C++ Concurrency 101

Utilizing the potential of multi-core CPUs as found in virtually all modern hardware can only be achieved by writing multi-threaded programs. Code which is multi-threaded allows multiple threads to run through the same piece of code simultaneously, using different logical processors. The way this can be achieved is by allowing each thread to use a different stack frame and for the code segment being executed to be read-only; sharing read-only memory is safe. In this article we’ll cover the basics of concurrency as found in Modern C++, which by necessity can’t be the full story as entire books have been written on the subject. Only the high-level concepts and standard library building-blocks will be covered but hopefully this will provide a starting-point for readers new to either Modern C++ or the topic of concurrency.

There are a number of different ways to write concurrent programs in C++. In previous articles we’ve looked at using parallel algorithms to speed up code, and also the use of coroutines. In this article we’ll look at some of the major threading facilities in the standard library: std::thread, std::async and std::future.

std::thread

Class std::thread is the building-block on which multi-threaded capabilities in Modern C++ are built, and itself can rely on lower-level threading functionality (such as C-based pthreads in GCC). The simplest use of std::thread is to call a function (with or without parameters, which should be passed by value if any) to be executed in parallel:

#include <thread>

void f() {
    for (;;) {}
}

int main() {
    std::thread t(f);
}

The function f() does nothing except loop forever, and this program does nothing except exit immediately with an error message such as: terminate called without an active exception. This is because all std::thread objects should be joinable on all paths, and program exit while a thread is active calls std::terminate which is rarely desirable.

The solution is to call join():

int main() {
    std::thread t(f);
    t.join();
}

This program now runs as expected, being stuck in an infinite loop with no output being produced (admittedly this is rarely desirable either). An alternative is to call detach():

int main() {
    std::thread t(f);
    t.detach();
}

This program exits straightaway as for the first one, except no error message is produced. Instead the thread is quietly terminated as main() returns (for this reason detachable threads should not access global objects as these may be destroyed before the thread ends).

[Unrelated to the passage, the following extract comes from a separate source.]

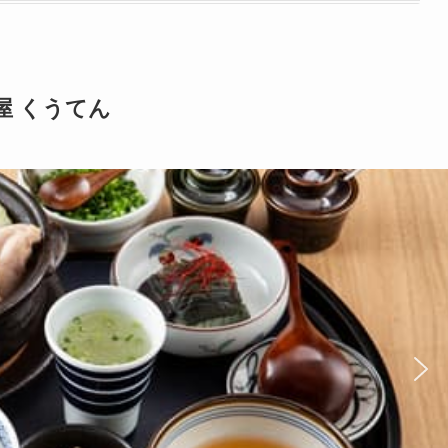
屋 くうてん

A slightly more interesting scenario is creating multiple threads and then launching them in parallel, as shown in this program:

#include <thread>
#include <mutex>
#include <chrono>
#include <vector>
#include <iostream>

using namespace std::chrono_literals;

class ThreadID {
    std::thread::id id;
    inline static std::mutex mut;
public:
    ThreadID(const std::thread::id id) : id{ id } {
        std::lock_guard<std::mutex> lock(mut);
        std::cerr << "Launched thread: " << id << '\n';
    }
    ~ThreadID() {
        std::lock_guard<std::mutex> lock(mut);
        std::cerr << "Finished thread: " << id << '\n';
    }
};

void f() {
    ThreadID log(std::this_thread::get_id());
    std::this_thread::sleep_for(3000ms);
}

int main() {
    std::vector<std::thread> threads;
    unsigned threadCount = (std::thread::hardware_concurrency() < 2) ? 1 : std::thread::hardware_concurrency();
    for (int t = 0; t != threadCount; ++t) {
        threads.emplace_back(f);
    }
    for (auto& t : threads) {
        t.join();
    }
}

The class ThreadID contains one data member of type std::thread::id for recording which thread is being launched or destroyed, and a static (class) member of type std::mutex used to lock std::cerr. The code std::lock_guard lock(mut) is boilerplate code which is encountered quite often, and only permits one execution path (out of all parallel processes) to pass through this scope (or sub-scope) at any one time, meaning that output is never interleaved.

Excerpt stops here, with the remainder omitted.